La Squadra Mobile di Reggio Calabria e con il coordinamento della Procura di Locri ha arrestato un dipendente comunale di Bovalino, Carmelo Filippo Sprio, 60 anni, in esecuzione di un'ordinanza di custodia cautelare in carcere per il reato di peculato e falso.

Il procedimento ha avuto origine dall'avvenuta verifica, effettuata a seguito di un esposto, di evidenti anomalie riscontrate visionando alcuni fascicoli relativi alle istanze di concessione dei suoli cimiteriali per le quali il dipendente dell'ufficio tecnico ricopriva l'incarico di rup.

Su disposizione della Procura di Locri è stata effettuata perquisizione degli uffici comunali che ha consentito di sequestrare diverse copie di ricevute di versamenti relative alle istanze abilmente falsificate.

Numerosi cittadini sin dal 2005 avevano presentato istanza di concessione dei suoli e dei loculi cimiteriali ed avevano corrisposto la somma per il pagamento del canone direttamente nelle mani del dipendente incaricato che, a suo dire, si sarebbe occupato di effettuare il versamento nelle casse comunali.

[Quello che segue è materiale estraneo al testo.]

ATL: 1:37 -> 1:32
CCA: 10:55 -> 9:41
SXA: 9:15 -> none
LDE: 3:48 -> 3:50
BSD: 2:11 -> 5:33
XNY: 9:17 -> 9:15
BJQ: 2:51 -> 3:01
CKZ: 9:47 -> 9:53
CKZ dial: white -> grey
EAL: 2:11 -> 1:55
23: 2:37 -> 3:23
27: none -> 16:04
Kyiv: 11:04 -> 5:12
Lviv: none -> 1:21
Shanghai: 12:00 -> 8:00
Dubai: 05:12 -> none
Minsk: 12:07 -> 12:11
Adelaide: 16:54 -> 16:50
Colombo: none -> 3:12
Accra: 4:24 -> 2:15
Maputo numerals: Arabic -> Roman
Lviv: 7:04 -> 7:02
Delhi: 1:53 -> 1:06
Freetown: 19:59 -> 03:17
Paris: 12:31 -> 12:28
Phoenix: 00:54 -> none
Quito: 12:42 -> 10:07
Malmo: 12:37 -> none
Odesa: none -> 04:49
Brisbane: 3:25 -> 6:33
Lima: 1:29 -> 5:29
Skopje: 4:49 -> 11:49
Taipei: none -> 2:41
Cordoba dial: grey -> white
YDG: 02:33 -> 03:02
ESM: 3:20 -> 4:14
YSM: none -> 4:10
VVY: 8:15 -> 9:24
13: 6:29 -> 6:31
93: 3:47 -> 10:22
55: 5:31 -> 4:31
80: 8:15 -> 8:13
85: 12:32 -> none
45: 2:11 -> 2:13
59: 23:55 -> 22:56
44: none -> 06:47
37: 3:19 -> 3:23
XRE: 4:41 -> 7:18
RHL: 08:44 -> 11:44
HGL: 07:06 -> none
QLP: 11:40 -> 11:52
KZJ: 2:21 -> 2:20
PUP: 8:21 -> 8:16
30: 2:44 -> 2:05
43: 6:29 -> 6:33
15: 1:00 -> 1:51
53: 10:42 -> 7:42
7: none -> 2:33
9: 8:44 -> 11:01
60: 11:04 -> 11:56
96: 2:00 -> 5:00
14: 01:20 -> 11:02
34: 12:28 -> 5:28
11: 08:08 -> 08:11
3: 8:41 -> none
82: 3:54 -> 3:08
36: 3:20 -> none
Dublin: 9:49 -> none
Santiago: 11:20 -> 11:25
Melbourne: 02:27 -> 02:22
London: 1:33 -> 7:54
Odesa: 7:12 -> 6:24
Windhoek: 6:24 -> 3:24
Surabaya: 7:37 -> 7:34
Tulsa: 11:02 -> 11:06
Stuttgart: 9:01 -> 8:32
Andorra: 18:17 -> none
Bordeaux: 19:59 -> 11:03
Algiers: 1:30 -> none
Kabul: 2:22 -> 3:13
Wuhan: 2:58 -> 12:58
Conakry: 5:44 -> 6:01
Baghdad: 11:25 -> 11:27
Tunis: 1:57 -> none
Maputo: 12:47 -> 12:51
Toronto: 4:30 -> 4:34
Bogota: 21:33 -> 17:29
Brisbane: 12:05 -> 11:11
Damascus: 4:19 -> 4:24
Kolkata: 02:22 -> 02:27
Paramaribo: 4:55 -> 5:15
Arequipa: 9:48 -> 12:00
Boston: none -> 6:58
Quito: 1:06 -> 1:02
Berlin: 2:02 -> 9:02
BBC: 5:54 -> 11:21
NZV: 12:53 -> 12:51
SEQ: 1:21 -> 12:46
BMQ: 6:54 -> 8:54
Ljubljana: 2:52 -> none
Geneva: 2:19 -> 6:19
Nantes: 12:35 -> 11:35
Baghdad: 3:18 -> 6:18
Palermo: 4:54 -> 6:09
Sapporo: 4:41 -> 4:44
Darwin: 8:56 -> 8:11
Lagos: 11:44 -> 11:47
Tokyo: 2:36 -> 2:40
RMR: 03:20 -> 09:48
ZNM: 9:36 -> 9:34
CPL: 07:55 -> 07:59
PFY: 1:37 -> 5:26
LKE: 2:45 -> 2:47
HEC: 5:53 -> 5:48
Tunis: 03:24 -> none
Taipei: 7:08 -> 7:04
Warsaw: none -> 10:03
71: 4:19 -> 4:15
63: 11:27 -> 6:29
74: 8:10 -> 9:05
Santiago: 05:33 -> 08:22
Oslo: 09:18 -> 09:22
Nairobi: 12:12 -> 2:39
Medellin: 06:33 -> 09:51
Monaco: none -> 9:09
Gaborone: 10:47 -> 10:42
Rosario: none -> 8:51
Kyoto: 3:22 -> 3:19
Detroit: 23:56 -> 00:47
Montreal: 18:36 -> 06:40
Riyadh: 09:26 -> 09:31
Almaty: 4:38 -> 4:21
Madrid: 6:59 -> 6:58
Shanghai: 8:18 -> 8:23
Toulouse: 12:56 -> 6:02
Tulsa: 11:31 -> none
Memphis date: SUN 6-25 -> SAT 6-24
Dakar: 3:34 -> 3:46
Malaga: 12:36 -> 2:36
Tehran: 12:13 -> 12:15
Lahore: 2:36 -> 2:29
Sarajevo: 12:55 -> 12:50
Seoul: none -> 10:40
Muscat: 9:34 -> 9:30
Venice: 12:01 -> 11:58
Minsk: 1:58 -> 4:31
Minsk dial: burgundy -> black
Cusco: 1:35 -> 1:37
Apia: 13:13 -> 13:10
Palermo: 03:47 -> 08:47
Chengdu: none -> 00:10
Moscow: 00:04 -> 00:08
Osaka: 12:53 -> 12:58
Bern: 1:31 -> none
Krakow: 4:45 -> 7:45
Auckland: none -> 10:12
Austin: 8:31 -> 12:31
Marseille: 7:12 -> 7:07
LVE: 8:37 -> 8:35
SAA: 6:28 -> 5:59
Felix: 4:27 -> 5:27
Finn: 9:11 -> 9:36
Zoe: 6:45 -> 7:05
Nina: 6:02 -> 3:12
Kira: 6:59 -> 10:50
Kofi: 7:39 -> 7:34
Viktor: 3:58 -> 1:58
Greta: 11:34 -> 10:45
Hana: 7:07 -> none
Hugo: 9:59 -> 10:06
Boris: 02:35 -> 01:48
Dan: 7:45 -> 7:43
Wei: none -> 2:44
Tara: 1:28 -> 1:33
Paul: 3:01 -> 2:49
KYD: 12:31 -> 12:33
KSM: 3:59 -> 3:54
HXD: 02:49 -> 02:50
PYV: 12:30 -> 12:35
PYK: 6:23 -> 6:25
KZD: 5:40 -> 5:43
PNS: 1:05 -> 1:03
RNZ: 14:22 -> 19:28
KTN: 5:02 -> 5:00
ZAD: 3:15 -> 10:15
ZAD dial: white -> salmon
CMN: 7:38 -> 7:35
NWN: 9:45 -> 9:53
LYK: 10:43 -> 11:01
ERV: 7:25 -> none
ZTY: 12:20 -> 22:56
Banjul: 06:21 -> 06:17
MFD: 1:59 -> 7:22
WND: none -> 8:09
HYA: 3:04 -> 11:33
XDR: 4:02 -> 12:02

Nel frattempo si è provveduto al raffronto tra le dichiarazioni acquisite e le risultanze degli accertamenti effettuati tramite le Poste Italiane dove il Comune è titolare del conto corrente dove sarebbero dovute confluire le somme trattenute a titolo di pagamento del canone concessorio. Tale operazione, che ha interessato circa 150 pratiche, ha permesso di riscontrare la falsificazione di un rilevante numero di attestazioni di versamento e provare così l'appropriazione del denaro da parte del rup ed il conseguente mancato introito nelle casse comunali di una somma che si aggira intorno agli 80 mila euro.

Le condotte di peculato e falso coprono un arco temporale che va dal 2005 all'anno 2015.